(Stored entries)
===============

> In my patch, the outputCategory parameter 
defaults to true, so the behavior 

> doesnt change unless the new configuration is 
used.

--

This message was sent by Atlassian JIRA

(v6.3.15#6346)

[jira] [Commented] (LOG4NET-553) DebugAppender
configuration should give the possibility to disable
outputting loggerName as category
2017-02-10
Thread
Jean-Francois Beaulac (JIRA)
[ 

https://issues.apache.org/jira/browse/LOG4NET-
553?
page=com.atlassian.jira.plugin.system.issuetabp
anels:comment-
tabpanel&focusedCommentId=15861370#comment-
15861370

===============

### Work to be completed
Would you repeat each of the records above exactly?

### Solution to the problem
> In my patch, the outputCategory parameter 
defaults to true, so the behavior 

> doesnt change unless the new configuration is 
used.

--

This message was sent by Atlassian JIRA

(v6.3.15#6346)

[jira] [Commented] (LOG4NET-553) DebugAppender
configuration should give the possibility to disable
outputting loggerName as category
2017-02-10
Thread
Jean-Francois Beaulac (JIRA)
[ 

https://issues.apache.org/jira/browse/LOG4NET-
553?
page=com.atlassian.jira.plugin.system.issuetabp
anels:comment-
tabpanel&focusedCommentId=15861370#comment-
15861370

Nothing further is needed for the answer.